_SOURCE DATA_
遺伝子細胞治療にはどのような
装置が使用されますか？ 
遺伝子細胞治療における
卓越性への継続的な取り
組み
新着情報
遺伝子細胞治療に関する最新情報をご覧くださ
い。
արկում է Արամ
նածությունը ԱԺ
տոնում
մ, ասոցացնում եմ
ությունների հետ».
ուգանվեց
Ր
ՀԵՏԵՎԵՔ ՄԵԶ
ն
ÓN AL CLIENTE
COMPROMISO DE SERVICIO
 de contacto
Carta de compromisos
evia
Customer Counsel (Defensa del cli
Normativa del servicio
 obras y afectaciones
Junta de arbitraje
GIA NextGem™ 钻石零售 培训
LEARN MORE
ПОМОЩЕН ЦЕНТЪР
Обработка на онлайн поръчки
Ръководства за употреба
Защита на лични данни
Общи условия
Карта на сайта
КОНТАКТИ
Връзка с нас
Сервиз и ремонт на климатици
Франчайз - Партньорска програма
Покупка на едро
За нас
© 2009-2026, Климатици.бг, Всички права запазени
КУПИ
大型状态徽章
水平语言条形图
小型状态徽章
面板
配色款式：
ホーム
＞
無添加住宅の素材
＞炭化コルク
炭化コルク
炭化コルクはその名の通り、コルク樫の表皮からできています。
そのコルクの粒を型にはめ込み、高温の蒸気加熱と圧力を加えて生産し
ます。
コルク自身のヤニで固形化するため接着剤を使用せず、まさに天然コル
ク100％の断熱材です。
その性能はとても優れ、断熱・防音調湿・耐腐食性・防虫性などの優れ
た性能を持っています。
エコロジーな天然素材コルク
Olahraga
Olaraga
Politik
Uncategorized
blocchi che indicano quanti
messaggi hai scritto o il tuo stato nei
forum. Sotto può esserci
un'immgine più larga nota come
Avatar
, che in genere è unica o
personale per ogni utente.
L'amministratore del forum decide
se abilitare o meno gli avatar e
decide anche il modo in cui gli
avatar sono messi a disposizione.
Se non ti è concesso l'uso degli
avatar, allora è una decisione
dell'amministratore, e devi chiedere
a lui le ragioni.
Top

_ASSIGNMENT_
After locating the line that contains "de contacto", please copy exactly every line from the start of the records through it, and nothing else.

_REPLY TO THE EXERCISE_
遺伝子細胞治療にはどのような
装置が使用されますか？ 
遺伝子細胞治療における
卓越性への継続的な取り
組み
新着情報
遺伝子細胞治療に関する最新情報をご覧くださ
い。
արկում է Արամ
նածությունը ԱԺ
տոնում
մ, ասոցացնում եմ
ությունների հետ».
ուգանվեց
Ր
ՀԵՏԵՎԵՔ ՄԵԶ
ն
ÓN AL CLIENTE
COMPROMISO DE SERVICIO
 de contacto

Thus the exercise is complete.